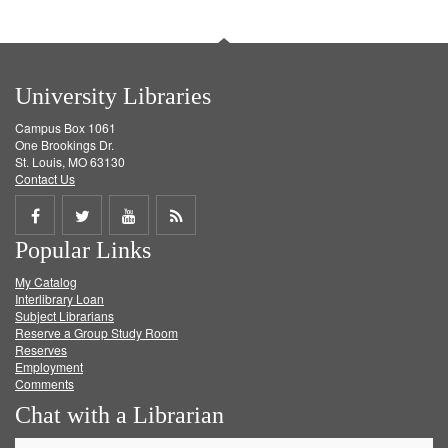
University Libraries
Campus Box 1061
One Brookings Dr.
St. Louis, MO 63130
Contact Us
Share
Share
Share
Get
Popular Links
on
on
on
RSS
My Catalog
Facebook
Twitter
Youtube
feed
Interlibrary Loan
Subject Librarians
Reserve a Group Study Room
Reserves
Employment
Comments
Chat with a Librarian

========================

Your output should start at the line containing "Campus Box 1061" and stop at the last line of the material, copied exactly, with nothing else.

▸ WRITTEN SOLUTION
Campus Box 1061
One Brookings Dr.
St. Louis, MO 63130
Contact Us
Share
Share
Share
Get
Popular Links
on
on
on
RSS
My Catalog
Facebook
Twitter
Youtube
feed
Interlibrary Loan
Subject Librarians
Reserve a Group Study Room
Reserves
Employment
Comments
Chat with a Librarian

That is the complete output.